Note: You may do this without modifying any code if you use a WordPress plugin like Yoast SEO or All in One SEO. For instance, you can apply the noindex tag to individual posts or pages in the Yoast SEO plugin as follows:

Simply access the post/page in question and select the Yoast SEO box’s cog. Then select ‘Meta robots index’ from the dropdown menu.

Additionally, starting on September 1st, Google will no longer support the usage of “noindex” in robots.txt files. More details can be found in this SearchEngineLand article.

Making 2: Using Robots.txt to Protect private content

Blocking the directory using a Robots.txt file will assist, but it is insufficient if you have private content, such as PDFs for an email course.

This is why:

If your content contains links from other websites, it can still be indexed. And malicious bots will continue to crawl it.

Keeping all private stuff behind a login is a preferable approach. This will make sure that neither malicious bots nor actual bots will be able to access your material.

The drawback is that it adds another hurdle for your guests to clear. Your stuff will be safer though.

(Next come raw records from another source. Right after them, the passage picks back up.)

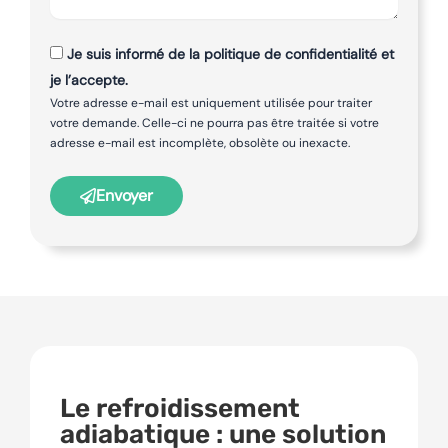
Je suis informé de la politique de confidentialité et
je l’accepte.
Votre adresse e-mail est uniquement utilisée pour traiter
votre demande. Celle-ci ne pourra pas être traitée si votre
adresse e-mail est incomplète, obsolète ou inexacte.
Envoyer
Le refroidissement
adiabatique : une solution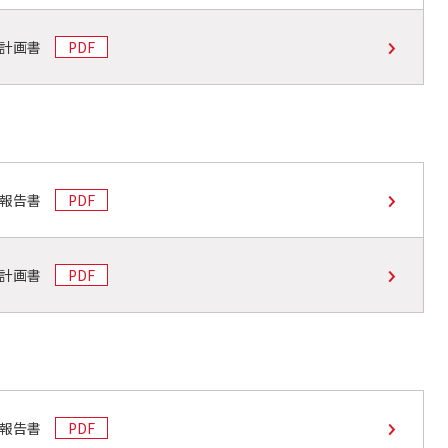
支計画書
PDF
支報告書
PDF
支計画書
PDF
支報告書
PDF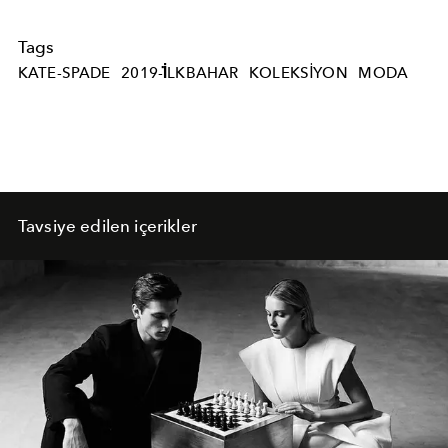
Tags
KATE-SPADE
2019-İLKBAHAR
KOLEKSIYON
MODA
Tavsiye edilen içerikler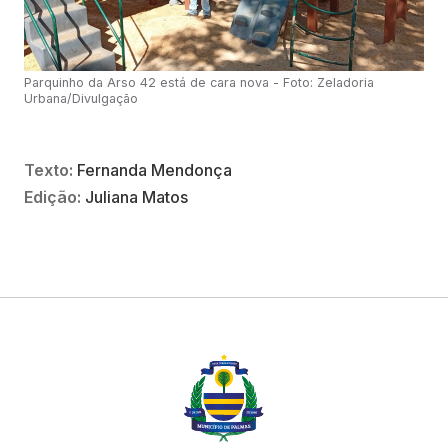
Parquinho da Arso 42 está de cara nova - Foto: Zeladoria
Urbana/Divulgação
Texto:
Fernanda Mendonça
Edição:
Juliana Matos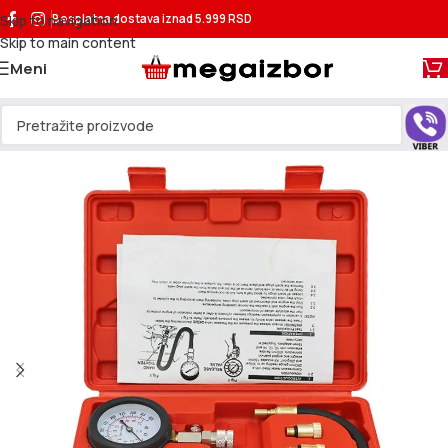
Skip to navigation
Besplatna dostava
iznad 5.999 RSD
Skip to main content
Meni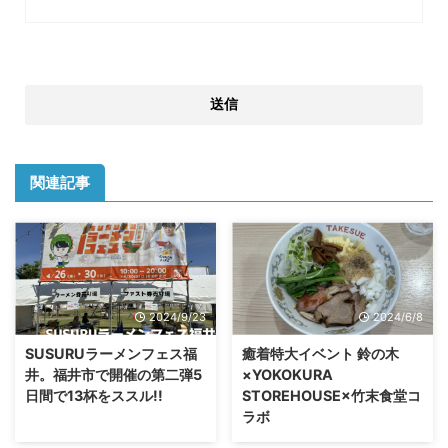
関連記事
2024/9/23
2024/6/8
SUSURUラーメンフェス福
癒着特大イベント 鈴の木
井。福井市で開催の第二弾5
×YOKOKURA
日間で13杯をススル!!
STOREHOUSE×竹末食堂コ
ラボ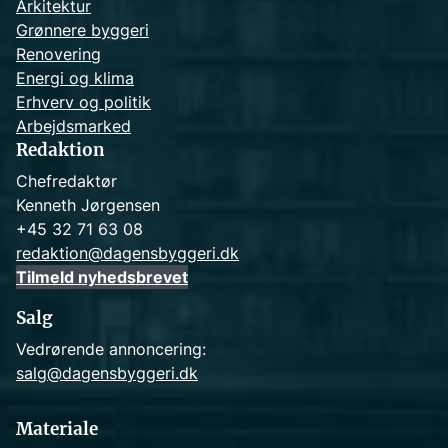
Arkitektur
Grønnere byggeri
Renovering
Energi og klima
Erhverv og politik
Arbejdsmarked
Redaktion
Chefredaktør
Kenneth Jørgensen
+45 32 71 63 08
redaktion@dagensbyggeri.dk
Tilmeld nyhedsbrevet
Salg
Vedrørende annoncering:
salg@dagensbyggeri.dk
Materiale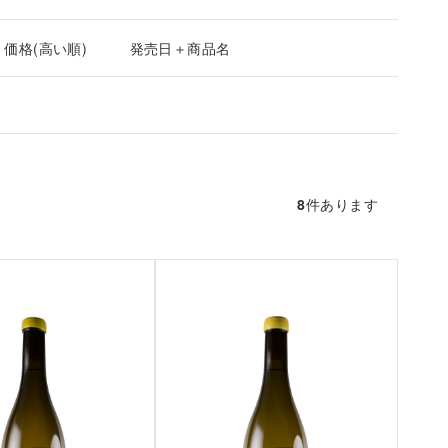
価格(高い順)
発売日＋商品名
8
件あります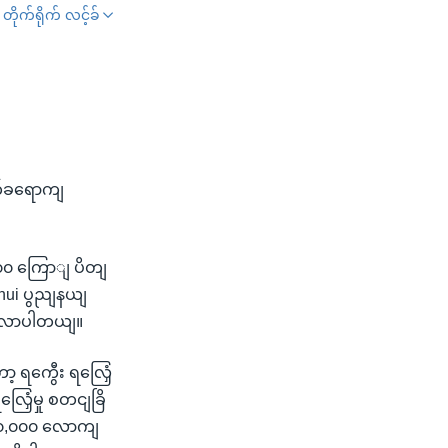
တိုက်ရိုက် လင့်ခ်
SHARE
က်ခရောကျ
၀၀၀ ကြောျ ပိတျ
nhui ပွညျနယျ
ငျလာပါတယျ။
့ ရကွေီး ရလြှေံ
ှေံမှု စတငျခြိ
၁၅၀,၀၀၀ လောကျ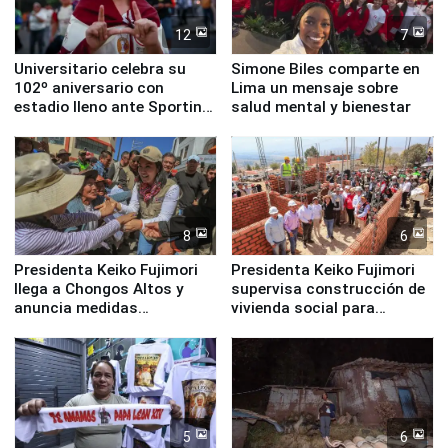
12
7
Universitario celebra su
Simone Biles comparte en
102º aniversario con
Lima un mensaje sobre
estadio lleno ante Sporting
salud mental y bienestar
Cristal
8
6
Presidenta Keiko Fujimori
Presidenta Keiko Fujimori
llega a Chongos Altos y
supervisa construcción de
anuncia medidas
vivienda social para
inmediatas en vivienda,
familias afectadas por
educación, salud y empleo
sismo en Junín
5
6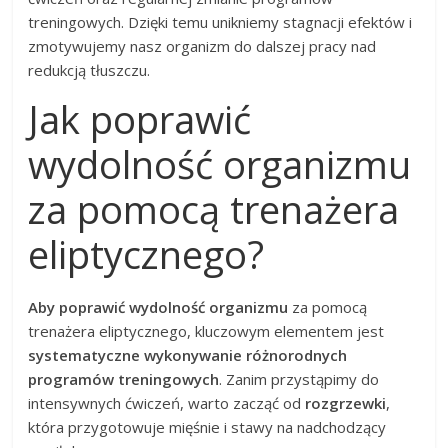
treningowych. Dzięki temu unikniemy stagnacji efektów i
zmotywujemy nasz organizm do dalszej pracy nad
redukcją tłuszczu.
Jak poprawić
wydolność organizmu
za pomocą trenażera
eliptycznego?
Aby poprawić wydolność organizmu
za pomocą
trenażera eliptycznego, kluczowym elementem jest
systematyczne wykonywanie różnorodnych
programów treningowych
. Zanim przystąpimy do
intensywnych ćwiczeń, warto zacząć od
rozgrzewki
,
która przygotowuje mięśnie i stawy na nadchodzący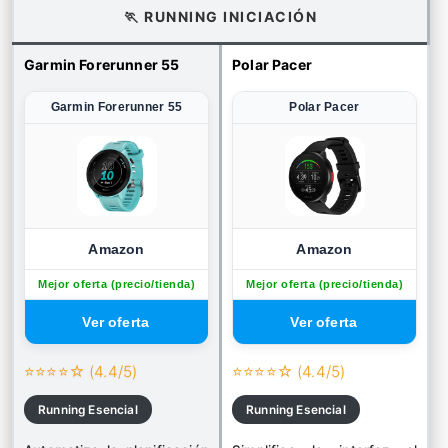
🏃 RUNNING INICIACIÓN
Garmin Forerunner 55
Polar Pacer
Garmin Forerunner 55
Polar Pacer
Amazon
Amazon
Mejor oferta (precio/tienda)
Mejor oferta (precio/tienda)
⭐⭐⭐⭐☆ (4.4/5)
⭐⭐⭐⭐☆ (4.4/5)
Running Esencial
Running Esencial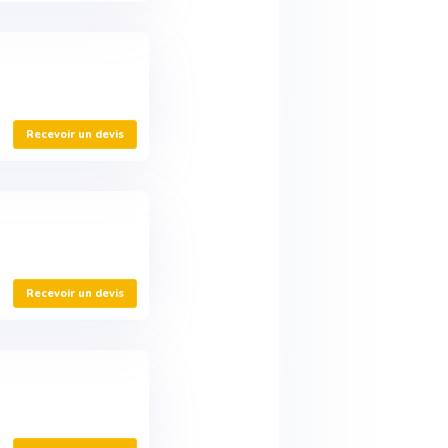
Recevoir un devis
Recevoir un devis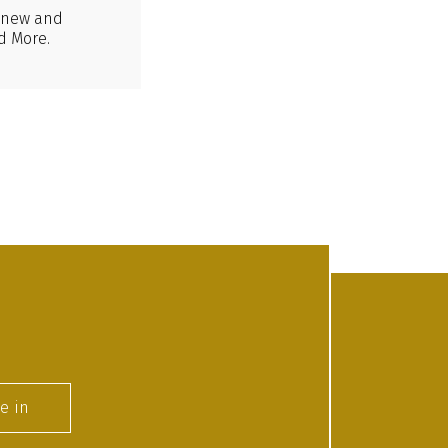
e new and
d More.
e in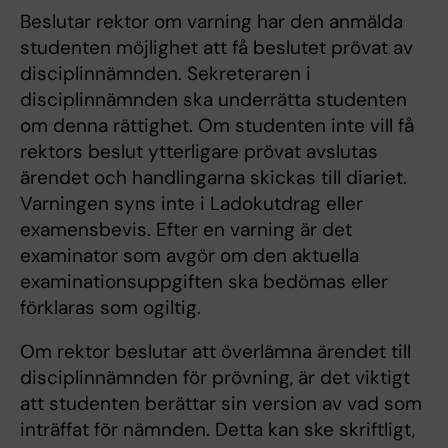
Beslutar rektor om varning har den anmälda
studenten möjlighet att få beslutet prö­vat av
disciplinnämnden. Sekreteraren i
disciplinnämnden ska underrätta studenten
om denna rättighet. Om studenten inte vill få
rektors beslut ytterligare prövat avslutas
ärendet och handlingarna skickas till diariet.
Varningen syns inte i Ladok­utdrag eller
examensbevis. Efter en varning är det
examinator som avgör om den aktuella
examinationsuppgiften ska bedömas eller
förklaras som ogiltig.
Om rektor beslutar att överlämna ärendet till
disciplinnämnden för prövning, är det vik­tigt
att studenten berättar sin version av vad som
inträffat för nämnden. Detta kan ske skriftligt,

Mistake 3: Using Robots.txt to stop duplicate content from getting indexed

When it comes to SEO, duplicate material is a big no-no.

Robots.txt is not the answer, though, as it does not prevent this content from being indexed. Once more, there is no assurance that this content won’t be discovered by search engine spiders from outside sources.

The following 3 methods also use duplicate content:

Remove duplicate content; doing so will completely remove the content. Although not ideal, this indicates that you are directing search engines to 404 sites. Consequently, deletion is not advised.

Use a 301 redirect – A 301 redirect notifies users and search engines that a page has moved. To direct visitors to your original material, just add a 301 redirect to any duplicate content.

301 redirects are’meta’ versions of the rel=”canonical” tag, which you should add. The “rel=canonical” element informs Google of the URL of the original version of a given page. As in the following code:

A link with the target “http://example.com/original-page.html” rel=”canonical” is displayed.

identifies original-page.html as the “original” version of the duplicate page, letting Google know. Yoast SEO or All in One SEO make it simple to add this tag if you use WordPress.

Use the rel=”canonical” tag if you want users to be able to access the duplicate material. Use a 301 redirect if you don’t want site visitors or search engine robots to view the information.

Both should be implemented with caution because they will affect your SEO.

Over to you

The Robots.txt file can help you control how web crawlers and other bots interact with your site. They can improve your rankings and make your site easier to crawl when applied properly.

Use this manual to learn how Robots.txt functions, how to install it, and some typical applications for it. And stay clear of the errors we covered above.